WHAT THE TASK REQUIRES -> Using the data below, restate exactly every line from the one with "Wydane przez" up to and including the one with "el coche que". No picture belongs in it.

(Data entries)
══════
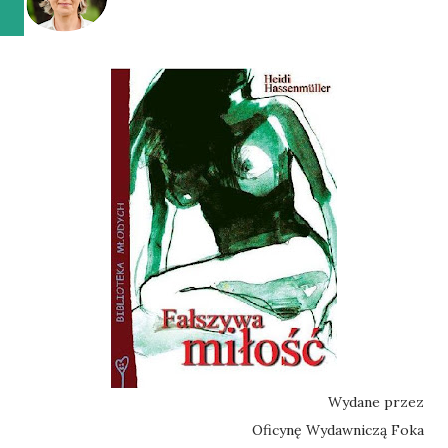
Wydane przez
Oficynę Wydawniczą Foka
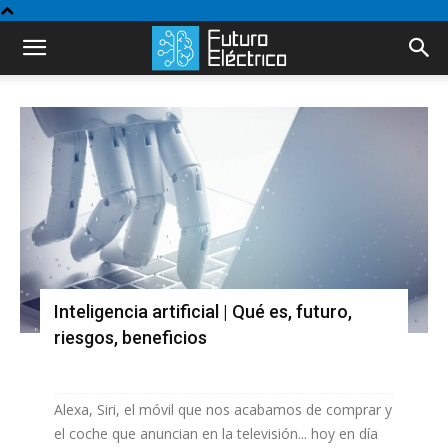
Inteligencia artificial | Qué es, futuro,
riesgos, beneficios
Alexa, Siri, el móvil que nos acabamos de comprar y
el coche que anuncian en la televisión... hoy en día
══════
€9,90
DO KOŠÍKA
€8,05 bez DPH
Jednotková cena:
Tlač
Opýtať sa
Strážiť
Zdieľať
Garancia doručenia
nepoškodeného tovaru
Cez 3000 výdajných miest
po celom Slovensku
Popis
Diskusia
══════
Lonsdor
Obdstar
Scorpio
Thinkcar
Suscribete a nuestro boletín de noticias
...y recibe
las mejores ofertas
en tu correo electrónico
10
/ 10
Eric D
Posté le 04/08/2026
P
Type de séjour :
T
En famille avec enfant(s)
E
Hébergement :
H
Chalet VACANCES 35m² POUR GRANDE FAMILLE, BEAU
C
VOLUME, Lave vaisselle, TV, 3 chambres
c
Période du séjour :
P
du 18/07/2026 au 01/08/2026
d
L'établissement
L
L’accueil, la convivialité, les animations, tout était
══════
ANSWER BOX ->
Wydane przez
Oficynę Wydawniczą Foka
Inteligencia artificial | Qué es, futuro,
riesgos, beneficios
Alexa, Siri, el móvil que nos acabamos de comprar y
el coche que anuncian en la televisión... hoy en día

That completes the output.